> [Exercise aim]: Retype the records below exactly as they stand, but with no images.

Stored data entries:

────────────────────

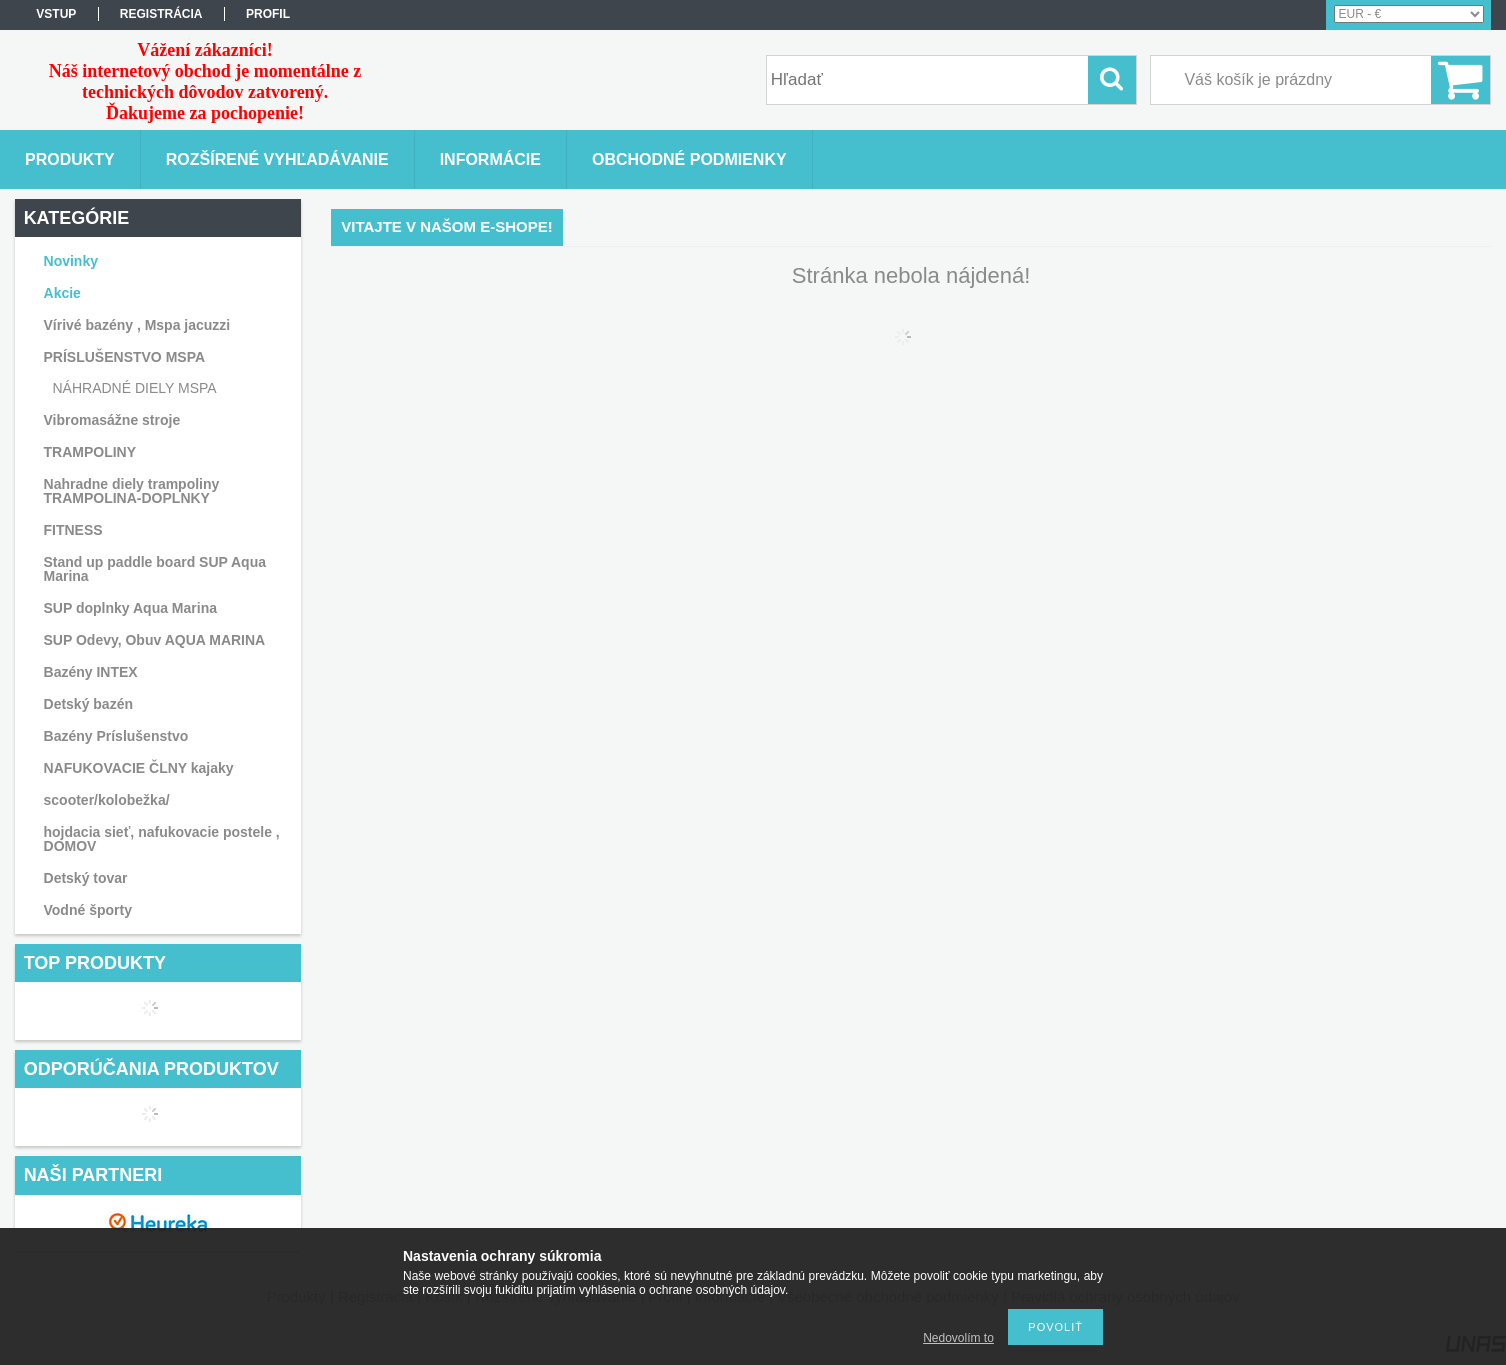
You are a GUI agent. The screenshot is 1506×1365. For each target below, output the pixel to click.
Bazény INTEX (91, 672)
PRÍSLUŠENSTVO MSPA (125, 357)
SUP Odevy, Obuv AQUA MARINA (155, 640)
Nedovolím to (958, 1338)
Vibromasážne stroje (112, 420)
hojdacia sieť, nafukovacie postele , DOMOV (162, 839)
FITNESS (73, 530)
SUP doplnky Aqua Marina (130, 608)
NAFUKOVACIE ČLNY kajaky (139, 768)
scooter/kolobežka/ (107, 800)
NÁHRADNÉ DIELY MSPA (135, 388)
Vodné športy (88, 910)
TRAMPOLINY (90, 452)
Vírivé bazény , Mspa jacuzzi (137, 325)
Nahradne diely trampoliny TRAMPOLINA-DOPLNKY (132, 491)
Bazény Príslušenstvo (116, 736)
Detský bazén (88, 704)
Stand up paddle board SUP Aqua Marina (155, 569)
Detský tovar (86, 878)
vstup (56, 14)
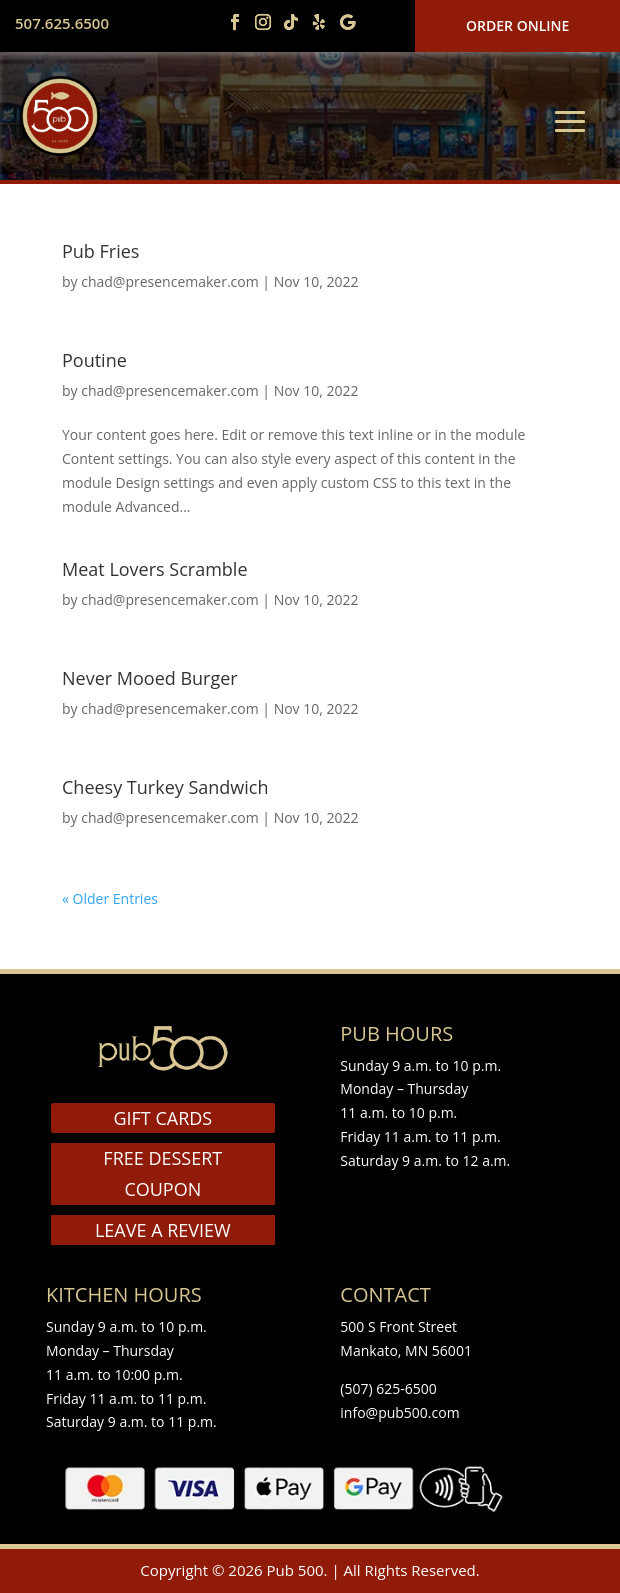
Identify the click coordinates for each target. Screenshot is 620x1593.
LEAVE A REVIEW (163, 1230)
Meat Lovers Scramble (155, 569)
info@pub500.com (399, 1412)
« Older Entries (110, 898)
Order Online (517, 25)
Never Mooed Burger (150, 678)
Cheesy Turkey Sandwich (165, 787)
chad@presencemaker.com (169, 281)
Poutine (94, 360)
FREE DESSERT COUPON (162, 1173)
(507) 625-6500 (388, 1388)
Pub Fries (100, 251)
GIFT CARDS (162, 1118)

────────────────────

> [Solved exercise]:
You are a GUI agent. The screenshot is 1506×1365. For each target below, output the pixel to click.
Bazény INTEX (91, 672)
PRÍSLUŠENSTVO MSPA (125, 357)
SUP Odevy, Obuv AQUA MARINA (155, 640)
Nedovolím to (958, 1338)
Vibromasážne stroje (112, 420)
hojdacia sieť, nafukovacie postele , DOMOV (162, 839)
FITNESS (73, 530)
SUP doplnky Aqua Marina (130, 608)
NAFUKOVACIE ČLNY kajaky (139, 768)
scooter/kolobežka/ (107, 800)
NÁHRADNÉ DIELY MSPA (135, 388)
Vodné športy (88, 910)
TRAMPOLINY (90, 452)
Vírivé bazény , Mspa jacuzzi (137, 325)
Nahradne diely trampoliny TRAMPOLINA-DOPLNKY (132, 491)
Bazény Príslušenstvo (116, 736)
Detský bazén (88, 704)
Stand up paddle board SUP Aqua Marina (155, 569)
Detský tovar (86, 878)
vstup (56, 14)
Identify the click coordinates for each target. Screenshot is 620x1593.
LEAVE A REVIEW (163, 1230)
Meat Lovers Scramble (155, 569)
info@pub500.com (399, 1412)
« Older Entries (110, 898)
Order Online (517, 25)
Never Mooed Burger (150, 678)
Cheesy Turkey Sandwich (165, 787)
chad@presencemaker.com (169, 281)
Poutine (94, 360)
FREE DESSERT COUPON (162, 1173)
(507) 625-6500 (388, 1388)
Pub Fries (100, 251)
GIFT CARDS (162, 1118)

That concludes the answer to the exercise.